Tuesday, January 18, 2005


So last week a short story I wrote, Patron of the Akki, showed up on the Magic: The Gathering site. Immediately, Grubb Street got fan mail (which is way cool). Unfortunately, one of the first emails took me to task for numerous typos in the final version, and provided a zipped file of said errors (which is much less way cool).

Some of these typos were minor, but some were real wincers – use of “next” instead of “neck”, or “about” instead of “above”. Stuff that (might) make it past a grammar checker but would be caught in a moment by a casual reader. Stuff that makes the author look bad.

Fortunately, I happen to work within walking distance of the Magic: The Gathering team, and contacted them about the goofs. Red faces abounded, and none were redder than mine. Let me make this clear: Every typo in that first publication was in the original manuscript I delivered. It wasn’t like subliterate gnomes took over the process somewhere and put the more egregious errors into place. The gnome was at the keyboard in the first place.

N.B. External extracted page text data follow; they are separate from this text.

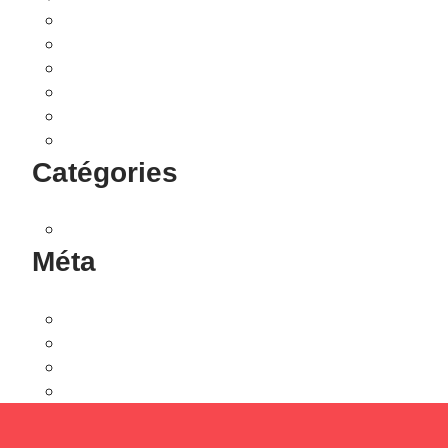
juin 2019
avril 2019
février 2019
janvier 2019
novembre 2018
septembre 2018
Catégories
Non classé
Méta
Connexion
Flux des publications
Flux des commentaires
Site de WordPress-FR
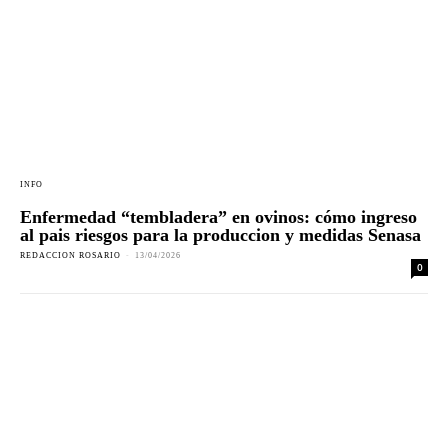
INFO
Enfermedad “tembladera” en ovinos: cómo ingreso
al pais riesgos para la produccion y medidas Senasa
REDACCION ROSARIO
-
13/04/2026
0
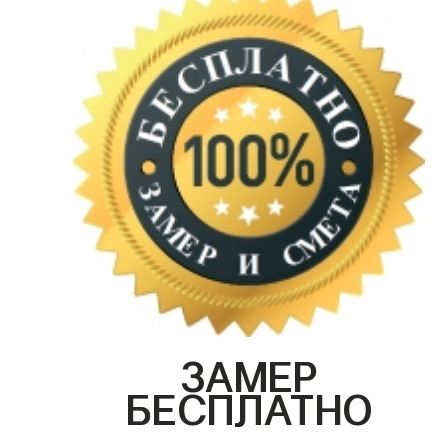
ЗАМЕР
БЕСПЛАТНО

Now while the net is eternal, it is also mutable, so within the day of having the discussion about the typos, a cleaner copy appeared at the site. Yet in making the fix, I thought of a few standard excuses writers use to cover their embarrassment. I had to reject them all as being disingenuous.

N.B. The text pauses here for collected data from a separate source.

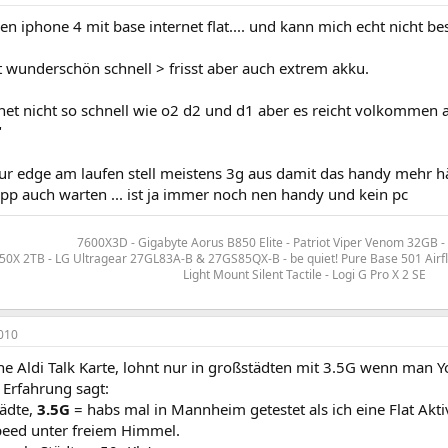
nen iphone 4 mit base internet flat.... und kann mich echt nicht be
t wunderschön schnell > frisst aber auch extrem akku.
ernet nicht so schnell wie o2 d2 und d1 aber es reicht volkommen
"
ur edge am laufen stell meistens 3g aus damit das handy mehr hä
app auch warten ... ist ja immer noch nen handy und kein pc
7600X3D - Gigabyte Aorus B850 Elite - Patriot Viper Venom 32GB -
0X 2TB - LG Ultragear 27GL83A-B & 27GS85QX-B - be quiet! Pure Base 501 Air
Light Mount Silent Tactile - Logi G Pro X 2 SE
010
e Aldi Talk Karte, lohnt nur in großstädten mit 3.5G wenn man Y
Erfahrung sagt:
tädte,
3.5G
= habs mal in Mannheim getestet als ich eine Flat Akt
eed unter freiem Himmel.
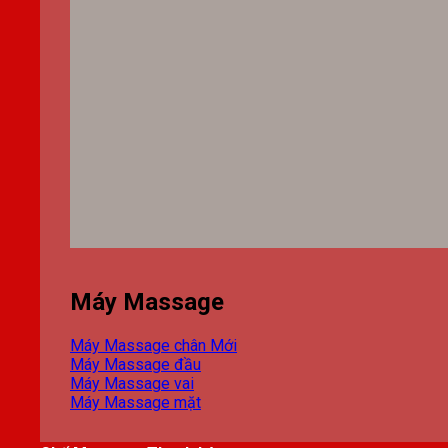
Máy Massage
Máy Massage chân
Máy Massage đầu
Máy Massage vai
Máy Massage mặt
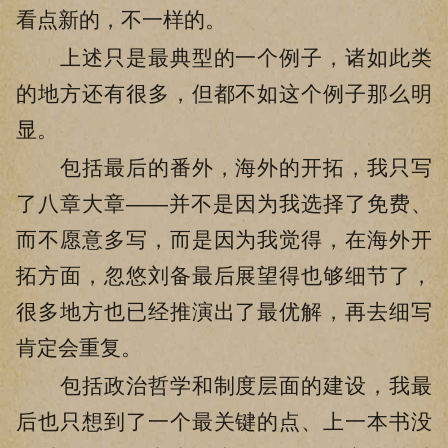
看点新的，不一样的。
上述只是最典型的一个例子，诸如此类
的地方还有很多，但都不如这个例子那么明
显。
包括最后的番外，海外的开拓，我只写
了八章大章——并不是因为我选择了免费、
而不愿意多写，而是因为我觉得，在海外开
拓方面，忽悠刘备最后展望得也够细节了，
很多地方也已经推演出了最优解，再去细写
肯定会重复。
包括政治哲学和制度层面的建设，我最
后也只想到了一个最关键的点、上一本书没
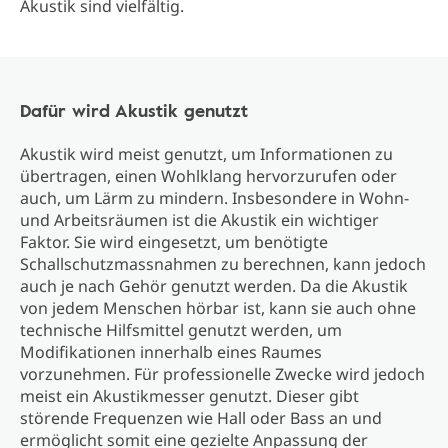
Akustik sind vielfältig.
Dafür wird Akustik genutzt
Akustik wird meist genutzt, um Informationen zu
übertragen, einen Wohlklang hervorzurufen oder
auch, um Lärm zu mindern. Insbesondere in Wohn-
und Arbeitsräumen ist die Akustik ein wichtiger
Faktor. Sie wird eingesetzt, um benötigte
Schallschutzmassnahmen zu berechnen, kann jedoch
auch je nach Gehör genutzt werden. Da die Akustik
von jedem Menschen hörbar ist, kann sie auch ohne
technische Hilfsmittel genutzt werden, um
Modifikationen innerhalb eines Raumes
vorzunehmen. Für professionelle Zwecke wird jedoch
meist ein Akustikmesser genutzt. Dieser gibt
störende Frequenzen wie Hall oder Bass an und
ermöglicht somit eine gezielte Anpassung der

Blame the Editor is a wonderful excuse when you allow yourself be exposed to be a blathering idiot in print. Either they changed too much, or did not change enough. I’m not good with this one – the author has a base-line responsibility to turn over serviceable copy in the first place. An author should never assume that the editor will “fix things”.

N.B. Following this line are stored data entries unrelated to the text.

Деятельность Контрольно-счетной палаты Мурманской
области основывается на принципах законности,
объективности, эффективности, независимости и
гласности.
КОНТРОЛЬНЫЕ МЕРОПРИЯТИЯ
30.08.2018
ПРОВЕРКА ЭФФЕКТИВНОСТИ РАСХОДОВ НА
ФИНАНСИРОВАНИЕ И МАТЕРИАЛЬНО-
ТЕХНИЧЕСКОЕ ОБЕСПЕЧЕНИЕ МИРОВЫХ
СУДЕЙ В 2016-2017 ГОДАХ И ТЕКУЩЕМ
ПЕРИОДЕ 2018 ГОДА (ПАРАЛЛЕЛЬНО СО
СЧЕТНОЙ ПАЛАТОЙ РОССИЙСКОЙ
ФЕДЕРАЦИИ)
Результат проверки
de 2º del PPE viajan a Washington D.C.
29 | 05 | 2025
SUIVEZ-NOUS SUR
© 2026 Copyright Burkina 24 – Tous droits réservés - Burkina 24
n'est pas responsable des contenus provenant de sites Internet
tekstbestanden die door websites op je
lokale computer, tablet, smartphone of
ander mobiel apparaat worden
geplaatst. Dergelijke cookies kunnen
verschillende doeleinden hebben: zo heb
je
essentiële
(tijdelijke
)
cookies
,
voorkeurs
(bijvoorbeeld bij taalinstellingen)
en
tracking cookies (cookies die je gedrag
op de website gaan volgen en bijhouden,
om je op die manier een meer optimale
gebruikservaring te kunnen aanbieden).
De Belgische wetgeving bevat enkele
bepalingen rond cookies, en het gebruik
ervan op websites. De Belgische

Blame the Deadline also sounds good as an excuse. This particular opportunity brewed up out of nowhere in late November, with a first draft, review, revision and final draft all complete by Christmas. Indeed, it was the tight turnaround that I found attractive in the project. The length of the story meshed perfectly with the amount of time and what I had to say. A longer deadline would probably not served this story one whit.

Its Only the Internet is a new, modern excuse – this is a floodplain of a media, with new silt being laid down every week. Within two days the link to Patron was off the main page for another Magic article, and a week later a new story has shown up. Yet what is said on the Net does matter, and this way of thinking contributes to the second-class attitude that most wired-in writers complain about. Material that purports itself to be professional should be as professional in pixels as it is in ink.

So what am I left with? As I said at the start, Blame the Author. That’s where the ultimate responsibility lies, and after all, it is his name on the front. He takes the kudos and the brickbats.

So how did such teeth-grinding errors appear in the first place? Human nature – one of the hardest things to do as a writer is to read what you have written on the page as opposed to what you THINK you have written on the page. Often a second (or tenth) set of eyes will reveal obvious mistakes. Grubb Street is a semi-private journal, and is often is laced with typographic and grammatical errors just for that reason – it’s one guy writing. It is a rawer feed, often filled with static. Sometimes I am reading through old entries and see a teeth-grinder, and, the net being editable, can fix it.

But for the stuff going elsewhere, I am definitely going with a second (or tenth) set of eyes, to avoid the more obvious typos wherever possible.